Comment on It's the only logical future, captain.
Zephorah@discuss.online 3 days ago
Replicators, teleporters, holodecks, monetary exchange dead, and Q showing up at random.
Comment on It's the only logical future, captain.
Zephorah@discuss.online 3 days ago
Replicators, teleporters, holodecks, monetary exchange dead, and Q showing up at random.
chiliedogg@lemmy.world 3 days ago
But also Ferengi and lots of other mercantile civilizations, and we also see the individual crew members taking part in the trade/monetary economy. It’s kinda the Federation, and more specifically its government, that doesn’t deal use money.
And that’s because it projects influence through military might and soft power. It doesn’t need money.
Sxan@piefed.zip 1 day ago
Even in Iain Bank’s Culture, there were people who chose to exist outside of paradise.
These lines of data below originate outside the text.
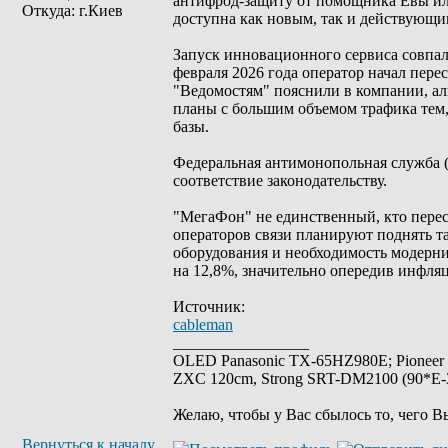
антифрод-защиту от помощника Евы ил
Откуда: г.Киев
доступна как новым, так и действующи
Запуск инновационного сервиса совпал
февраля 2026 года оператор начал пер
"Ведомостям" пояснили в компании, а
планы с большим объемом трафика тем,
базы.
Федеральная антимонопольная служба (
соответствие законодательству.
"МегаФон" не единственный, кто перес
операторов связи планируют поднять 
оборудования и необходимость модерниз
на 12,8%, значительно опередив инфля
Источник:
cableman
_________________
OLED Panasonic TX-65HZ980E; Pioneer
ZXC 120cm, Strong SRT-DM2100 (90*E-30
Желаю, чтобы у Вас сбылось то, чего В
Вернуться к началу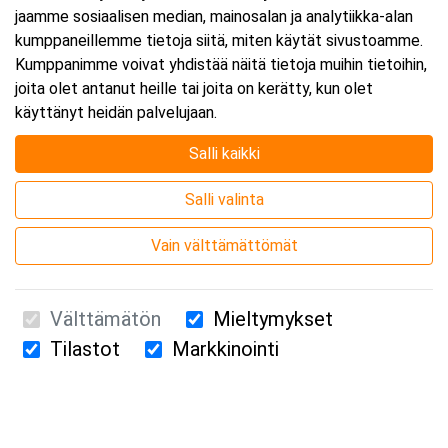
jaamme sosiaalisen median, mainosalan ja analytiikka-alan
kumppaneillemme tietoja siitä, miten käytät sivustoamme.
Kumppanimme voivat yhdistää näitä tietoja muihin tietoihin,
joita olet antanut heille tai joita on kerätty, kun olet
käyttänyt heidän palvelujaan.
Salli kaikki
Salli valinta
Vain välttämättömät
Välttämätön
Mieltymykset
Tilastot
Markkinointi
Suomen Ensiapukoulutus Oy / Valimotie 21 / 00380 Helsinki
010 5251 260 /
kurssille@suomenensiapukoulutus.fi
Tietosuojaseloste ja evästeiden käyttö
A prime example is Kivas Fajo, who couldn’t satisfy his obsession within The Federation. Harcourt Fenton Mudd and Cyrano Jones are others. My theory is that the writers needed plot devices, and the entire production team were all capitalists (and so prone to germinating stories with capitalist preconceptions), and it manifested itself in-universe as people who simply can’t live how they want to inside The Federation. Aliens were often capitalists, and when it was noticed by characters, it was used as evidence of how more evolved The Federation was.
Fundamentally, The Federation needed mechanisms for interacting and trading with other non-Federation cultures, economies outside of the established system of resource distribution. It’s in these interstitial areas where many of the stories take place.